## Tasks

#### KDD Cup 2003: Network mining and usage log analysis

**I. Citation Prediction**

**Goal**

The goal of this task is to predict changes in the number of citations to individual papers over time.

**Input**

Contestants will be given:

- The LaTeX source of all papers in the hep-th portion of the arXiv through March 1, 2003. For each paper, this includes the main .tex file but not separate include files or figures. It also includes the hep-th arxiv number as a unique ID.
- The abstracts for all of the hep-th papers in the arXiv. For each paper the abstract file contains:
- arXiv submission date
- revised date(s)
- title
- authors
- abstract

- The SLAC/SPIRES dates for all hep-th papers. Some older papers were uploaded years after their intial publication and the arXiv submission date from the abstracts may not correspond to the publication date. An alternative date has been provided from SLAC/SPIRES that may be a better estimate for the initial publication of these old papers.
- The complete citation graph for the hep-th papers, obtained from SLAC/SPIRES. Each node will be labeled by its unique ID from (1). Note that revised papers may have updated citations. As such, citations may refer to future papers, i.e. a paper may cite another paper that was published after the first paper.

**Output**

For each paper P in the collection, contestants should report the predicted difference between

- the number of citations P will receive from hep-th papers submitted during the period May 1, 2003 - July 31, 2003, and
- the number of citations P will receive from hep-th papers submitted during the period February 1, 2003 - April 30, 2003. (So if there were more citations during the period May 1, 2003 - July 31, 2003, then the prediction should be a positive number.)

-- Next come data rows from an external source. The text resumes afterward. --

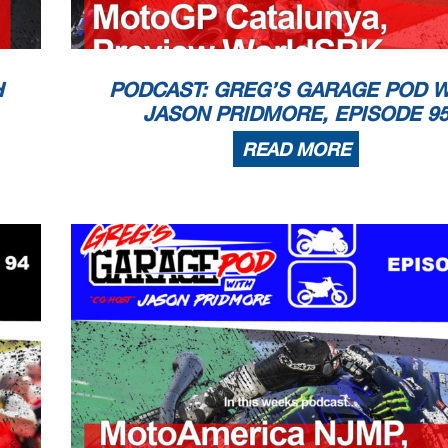
H
PODCAST: GREG’S GARAGE POD W
JASON PRIDMORE, EPISODE 9
READ MORE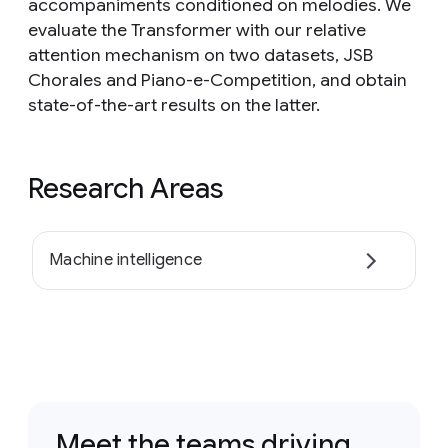
accompaniments conditioned on melodies. We
evaluate the Transformer with our relative
attention mechanism on two datasets, JSB
Chorales and Piano-e-Competition, and obtain
state-of-the-art results on the latter.
Research Areas
Machine intelligence
Meet the teams driving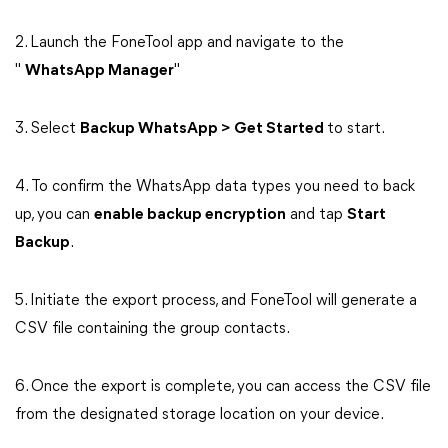
2. Launch the FoneTool app and navigate to the
"
WhatsApp Manager
"
3. Select
Backup WhatsApp > Get Started
to start.
4. To confirm the WhatsApp data types you need to back
up, you can
enable backup encryption
and tap
Start
Backup
.
5. Initiate the export process, and FoneTool will generate a
CSV file containing the group contacts.
6. Once the export is complete, you can access the CSV file
from the designated storage location on your device.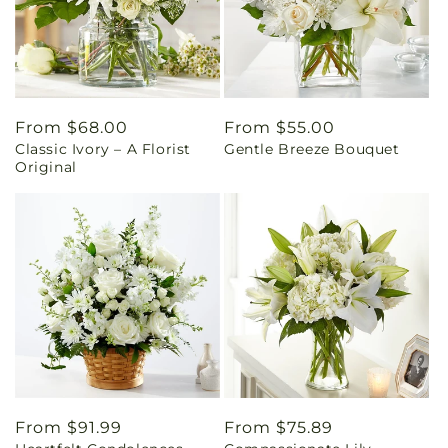
Regular
From $68.00
Regular
From $55.00
Classic Ivory – A Florist
Gentle Breeze Bouquet
price
price
Original
Regular
From $91.99
Regular
From $75.89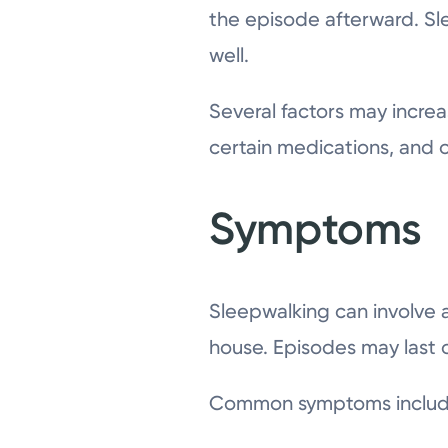
the episode afterward. Sl
well.
Several factors may increas
certain medications, and ot
Symptoms
Sleepwalking can involve a
house. Episodes may last o
Common symptoms includ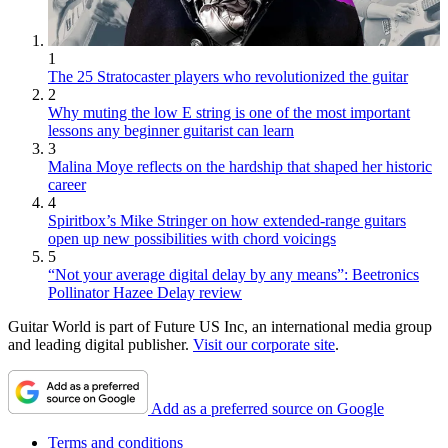
1
The 25 Stratocaster players who revolutionized the guitar
2
Why muting the low E string is one of the most important
lessons any beginner guitarist can learn
3
Malina Moye reflects on the hardship that shaped her historic
career
4
Spiritbox’s Mike Stringer on how extended-range guitars
open up new possibilities with chord voicings
5
“Not your average digital delay by any means”: Beetronics
Pollinator Hazee Delay review
Guitar World is part of Future US Inc, an international media group
and leading digital publisher.
Visit our corporate site
.
Add as a preferred source on Google
Terms and conditions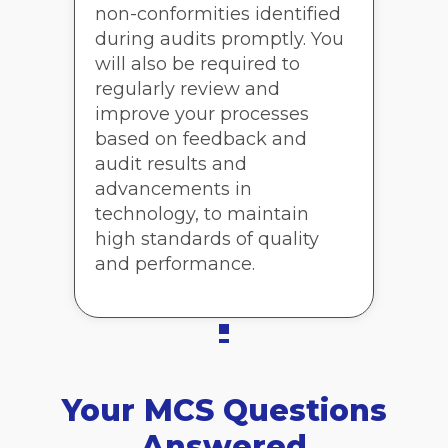
non-conformities identified
during audits promptly. You
will also be required to
regularly review and
improve your processes
based on feedback and
audit results and
advancements in
technology, to maintain
high standards of quality
and performance.
Your MCS Questions
Answered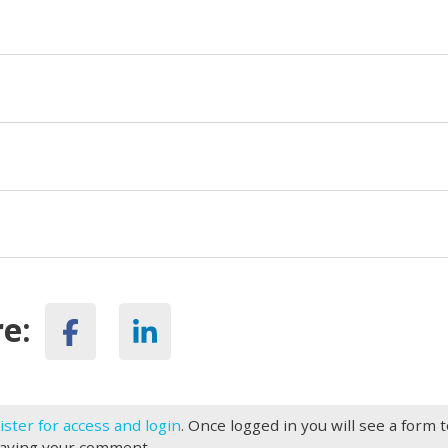
e:
ister for access and login
. Once logged in you will see a form 
eaving your comment.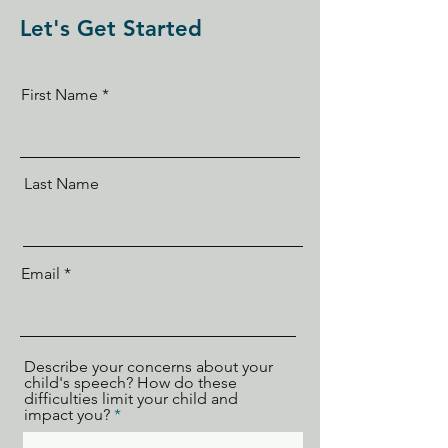
Let's Get Started
First Name
Last Name
Email
Describe your concerns about your
child's speech? How do these
difficulties limit your child and
impact you?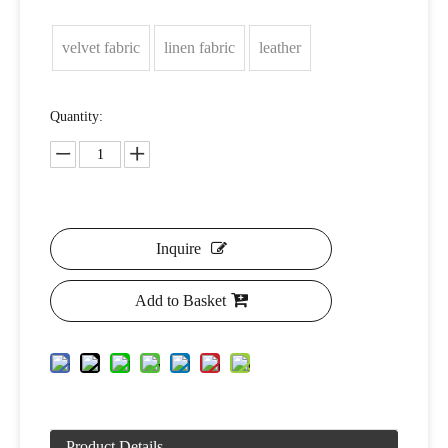
velvet fabric
linen fabric
leather
Quantity:
Inquire
Add to Basket
Product Details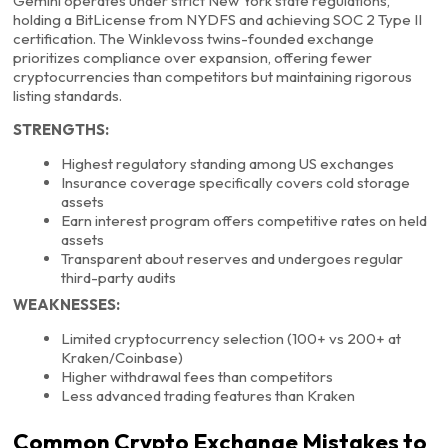
Gemini operates under strict New York state regulations,
holding a BitLicense from NYDFS and achieving SOC 2 Type II
certification. The Winklevoss twins-founded exchange
prioritizes compliance over expansion, offering fewer
cryptocurrencies than competitors but maintaining rigorous
listing standards.
STRENGTHS:
Highest regulatory standing among US exchanges
Insurance coverage specifically covers cold storage
assets
Earn interest program offers competitive rates on held
assets
Transparent about reserves and undergoes regular
third-party audits
WEAKNESSES:
Limited cryptocurrency selection (100+ vs 200+ at
Kraken/Coinbase)
Higher withdrawal fees than competitors
Less advanced trading features than Kraken
Common Crypto Exchange Mistakes to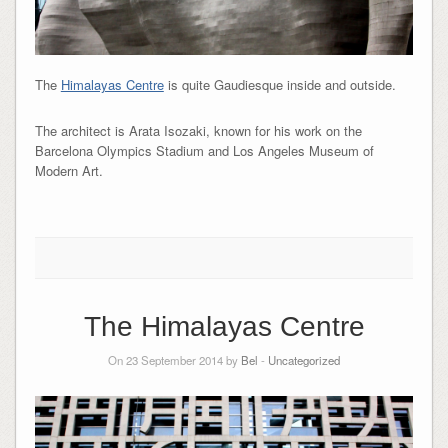
The
Himalayas Centre
is quite Gaudiesque inside and outside.
The architect is Arata Isozaki, known for his work on the
Barcelona Olympics Stadium and Los Angeles Museum of
Modern Art.
The Himalayas Centre
On 23 September 2014 by
Bel
-
Uncategorized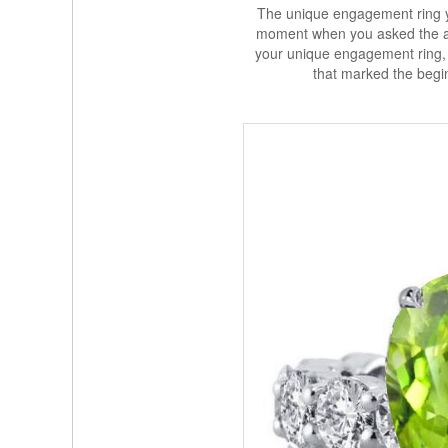
The unique engagement ring y
moment when you asked the all
your unique engagement ring, y
that marked the begin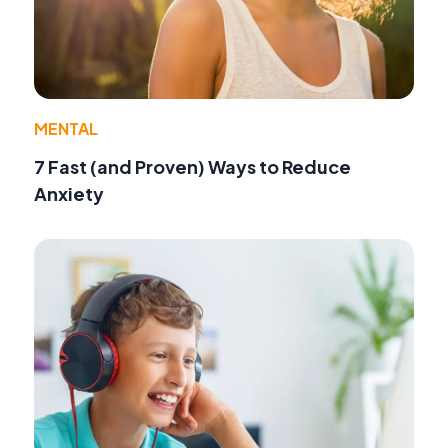
MENTAL
7 Fast (and Proven) Ways to Reduce
Anxiety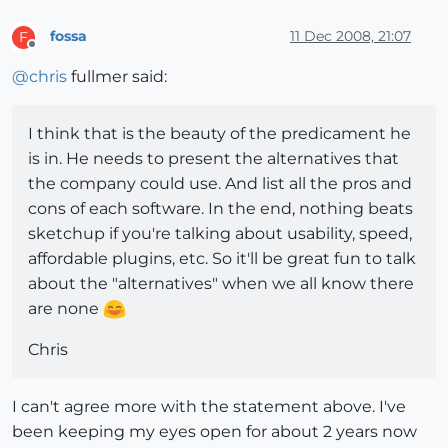
fossa
11 Dec 2008, 21:07
F
Offline
@
chris
fullmer said:
I think that is the beauty of the predicament he
is in. He needs to present the alternatives that
the company could use. And list all the pros and
cons of each software. In the end, nothing beats
sketchup if you're talking about usability, speed,
affordable plugins, etc. So it'll be great fun to talk
about the "alternatives" when we all know there
are none
Chris
I can't agree more with the statement above. I've
been keeping my eyes open for about 2 years now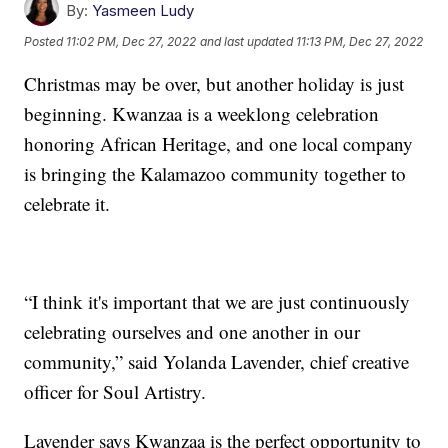
By:
Yasmeen Ludy
Posted
11:02 PM, Dec 27, 2022
and last updated
11:13 PM, Dec 27, 2022
Christmas may be over, but another holiday is just
beginning. Kwanzaa is a weeklong celebration
honoring African Heritage, and one local company
is bringing the Kalamazoo community together to
celebrate it.
“I think it's important that we are just continuously
celebrating ourselves and one another in our
community,” said Yolanda Lavender, chief creative
officer for Soul Artistry.
Lavender says Kwanzaa is the perfect opportunity to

The format for the submission is a simple 2 column vector of [arxiv id] [difference] sorted by arxiv id.

Update May 6, 2003: This difference does not need to be an integer; floating point numbers are valid predictions.

**Evaluation**

The target result is a vector V with one coordinate for each paper in the initial collection (1) that receives at least 6 citations during the period February 1, 2003 - April 30, 2003. The P-th coordinate of V will consist of the true difference in number of citations for paper P.

Based on a contestant's predictions, a vector W will be constructed, over the same set of paper; the P-th coordinate of W will consist of the predicted difference in number of citations for paper P.

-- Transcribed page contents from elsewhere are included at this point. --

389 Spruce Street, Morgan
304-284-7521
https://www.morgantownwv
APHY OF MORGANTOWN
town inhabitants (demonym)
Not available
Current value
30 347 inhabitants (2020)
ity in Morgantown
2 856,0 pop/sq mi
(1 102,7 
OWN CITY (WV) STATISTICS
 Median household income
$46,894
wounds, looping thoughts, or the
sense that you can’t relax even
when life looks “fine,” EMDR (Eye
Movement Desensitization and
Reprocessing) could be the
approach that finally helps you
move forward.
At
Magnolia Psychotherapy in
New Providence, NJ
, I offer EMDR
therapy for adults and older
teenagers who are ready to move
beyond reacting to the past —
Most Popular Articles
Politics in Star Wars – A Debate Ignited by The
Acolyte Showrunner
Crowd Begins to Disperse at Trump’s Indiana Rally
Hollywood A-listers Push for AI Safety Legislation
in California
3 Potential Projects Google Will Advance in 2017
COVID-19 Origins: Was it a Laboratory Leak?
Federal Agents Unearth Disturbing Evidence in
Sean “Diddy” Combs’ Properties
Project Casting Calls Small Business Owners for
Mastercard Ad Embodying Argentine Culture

The score of a prediction vector W will be equal to the L_1 difference between the vectors V and W.

**II. Data Cleaning**

**Goal**

It is often estimated that data cleaning is the most expensive and arduous tasks of the knowledge discovery process. Whether for industry or government databases, the problem of linking records and identifying identical objects in dirty data is a hard and costly task.

The goal of this task is to clean a very large set of real-life data: We would like to re-create the citation graph of about 35,000 papers in the hep-ph portion of the arXiv.

**Input**

Contestants will be given the LaTeX sources of all papers in the hep-ph portion of the arXiv on April 1, 2003. For each paper, this includes the main .tex file, but not separate include files or figures. The references in each paper have been "sanitized" through a script by removing all unique identifiers such as arXiv codes or other code numbers. No attempts have been made to repair any damages from the sanitization process. Each paper has been assigned a unique number.

**Output**

For each paper P in the collection, a list of other papers {P1, ..., Pk) in the collection such that P cites P1, ..., Pk. Note that P might cite papers that are not in the collection.

The format for submission is a plain ASCII file with 2 columns. The left column will be the citing-from paper id and the right column will be the cited-to paper id. The file should also be sorted.

**Evaluation**

The target is a graph G=(V,E) with each paper P a node in the graph, and each citation a directed edge in the graph. Assuming that a contestant submits a graph G'=(V,E'), the score is the size of the symmetric difference between E and E': |E-E'|.

**III. Download Estimation**

**Goal**

The goal of this task is to estimate the number of downloads that a paper receives in its first two months in the arXiv.

**Input**

Contestants will be given:

all of the datasets available for Task 1: Citation Prediction.

for papers published in the following months, the downloads received from the main site in each of its first 60 days in the arXiv.

- February and March of 2000
- February and April of 2001
- March and April of 2002

**Output**

For each paper P submitted during the periods:

- April 2000
- March 2001
- February 2002

contestants should report the estimated total number of downloads of P during its first 60 days in the arXiv. Note that this is a single number for each paper P, whereas the given data (3) provides a download log for the sixty days.

**Evaluation**

For each of the output periods (April 2000, March 2001, Feb 2002), the target result is a vector X with one coordinate for the top 50 papers with the greatest number of downloads in their first 60 days. For each of these papers P, the value of P-th coordinate is the number of downloads of P during its first 60 days.

Based on a contestant's download estimations, a vector Y will be constructed, over the same set of 150 papers (50 from each period); the P-th coordinate of Y will consist of the estimated number of downloads of P during its first 60 days.

The score of a prediction vector W will be equal to the L_1 difference between the vectors X and Y.

**IV. Open Task**

**Goal**

Contestants will be given the LaTeX sources of all papers in the hep-th portion of the arXiv on April 6, and the citation graph of the hep-th portion of the arXiv on that date.

For this "open task", the goal is to define as interesting a question as possible to ask on the data, and then to show the result of mining the data for the answer. The question addressed could be based on identifying an interesting structure, trend, or relationship in the data; posing further predictive tasks for the data; evaluating the performance of a novel algorithm on the data; or any of a number of other activities.

The results should be written up in the KDD submission format, using at most 10 pages. The write-up should cite and discuss relevant prior work. A committee of judges will select the winning entry, based on novelty, soundness of methods and evaluation, and relevance to the arXiv dataset.